Nature Notes from Argyll
(and occasionally other places)

Tue 12 Feb 2008 Luing.

A Seil Natural History Group midweek walk.  We met at Cuan and took the ferry to Luing.  Three Black Guillemots in breeding plumage were seen from the ferry.

Ruined slate building   Slate rocks, Luing

The Isle of Luing is composed mostly of slate and signs of its quarrying are everywhere.  The LH pic shows the ruins of a slate building, with slate rubble in the foreground, and the cliffs above Ellanabeich, on Seil, in the background.  The RH pic shows slate rocks and something of the fast tide-race between Luing and Seil.

Iron pyrites in slate   Potamogeton polygonifolius. submerged-leaves only form

In many places the slate contains cubes of iron pyrites which make it less serviceable but more attractive.  There are a great many pools of various sizes from flooded slate workings.  This one contains a form of Bog Pondweed having the submerged type of leaves only, in contrast with the usual form with only floating-type leaves that occurs in ditches and moorland flushes.  In lochs it generally has both kinds of leaves.

Luing Cattle   Inorganic limestone

A special breed known as Luing Cattle are the only kind kept on the island.  Ellanabeich and Easdale can be seen in the background.

In places the slate is overlaid with dykes of ancient limestone originating from the volcanic eruption on Mull 60 million years ago.  Whereas most limestone is formed from the shells of sea creatures, this limestone is inorganic, and is striped with white bands of highly pressurised calcium carbonate known locally as marble.

Two Skylarks flew over calling to one another with snatches of song.  From the east coast of Luing we watched two otters in the water and then on the shore of Torsa Beag, a mother and cub.  They were some distance away but we were able to watch them for a good long time.

Tursiops truncatus   Tursiops truncatus   Tursiops truncatus

Walking along the east coast road back to the ferry we were fortunate enough to see a group of 4 Bottlenose Dolphins splashing about in the water.

All in all a very successful day, and to round it off while lunching at the pub - outside in the mild weather - we were visited by a queen White-tailed Bumblebee.  Spring is on the way!

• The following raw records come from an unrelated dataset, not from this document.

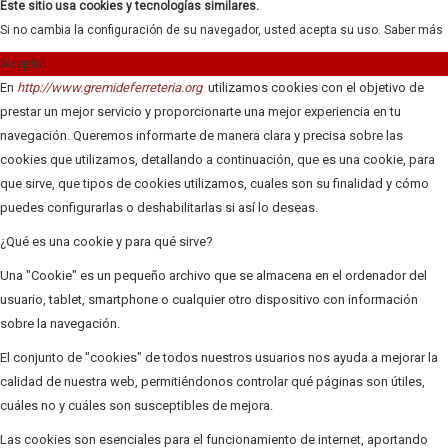
Este sitio usa cookies y tecnologías similares.
Si no cambia la configuración de su navegador, usted acepta su uso.
Saber más
Acepto
En
http://www.gremideferreteria.org
utilizamos cookies con el objetivo de
prestar un mejor servicio y proporcionarte una mejor experiencia en tu
navegación. Queremos informarte de manera clara y precisa sobre las
cookies que utilizamos, detallando a continuación, que es una cookie, para
que sirve, que tipos de cookies utilizamos, cuales son su finalidad y cómo
puedes configurarlas o deshabilitarlas si así lo deseas.
¿Qué es una cookie y para qué sirve?
Una "Cookie" es un pequeño archivo que se almacena en el ordenador del
usuario, tablet, smartphone o cualquier otro dispositivo con información
sobre la navegación.
El conjunto de "cookies" de todos nuestros usuarios nos ayuda a mejorar la
calidad de nuestra web, permitiéndonos controlar qué páginas son útiles,
cuáles no y cuáles son susceptibles de mejora.
Las cookies son esenciales para el funcionamiento de internet, aportando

Belnahua and the Garvellachs

Belnahua (left distance) and the Garvellachs (centre and right distance) from Port Mary on the north-west coast of Luing.  One day Nature Notes will report from those islands!

Wed 13 Feb 2008 Ardmaddy

The start of my second series of BTO timed tetrad visits.

Anas penelope   Thamnobryum alopecurum

A pair of Wigeon in Ardmaddy Bay.  Altogether I counted 35 of these, compared to 50 in December.  Other birds of interest were 3 Bar-tailed Godwits and 3 Jack Snipe.

A new moss for me - Thamnobryum alopecurum, very dark green against an even darker background, growing where water runs down over a shaded roadside bank.

Seil from Ardmaddy

Foreground: Birch scrub and Bracken.  First bit of land: the peninsula on the W side of Ardmaddy Bay.  Small island to R of centre: Eilean Tornal, in Balvicar Bay, Seil.  The land behind it is Seil, with the village of Balvicar to the left, and behind that in the distance are the mountains of Mull.

Tue 19 Feb 2008 Kilchoan to Degnish, another BTO bird survey day.

Pyrrhula pyrrhula

I watched this female bullfinch for a while; she had a voracious appetite for Blackthorn buds.

Polystichum setiferum   Polystichum setiferum, basal scales

I try not to look at plants while doing a bird survey but noticed some tufts of Soft Shield Fern along a stretch of shady roadside bank at Kilchoan.  I know it's not quite so rare in Argyll as it was in Skye but still it was quite a surprise.  The "thumbs" on the pinnules nearest the rachis are the sign that it's not one of your ordinary woodland ferns.  The second pic shows the huge scales at the base of the frond; these are much larger than on the Scaly Male Fern which is shaggily clothed with more, but smaller, scales.  In both pics the fronds are flopping downwards over the bank, but at least they're still green in February.